Work task — Go through the data below. Pull out every line that has the word "American".

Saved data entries
Segment Open

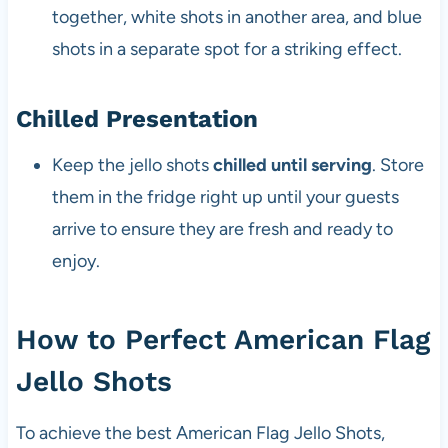
together, white shots in another area, and blue
shots in a separate spot for a striking effect.
Chilled Presentation
Keep the jello shots
chilled until serving
. Store
them in the fridge right up until your guests
arrive to ensure they are fresh and ready to
enjoy.
How to Perfect American Flag
Jello Shots
To achieve the best American Flag Jello Shots,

Segment Closed

Answer below —
How to Perfect American Flag
To achieve the best American Flag Jello Shots,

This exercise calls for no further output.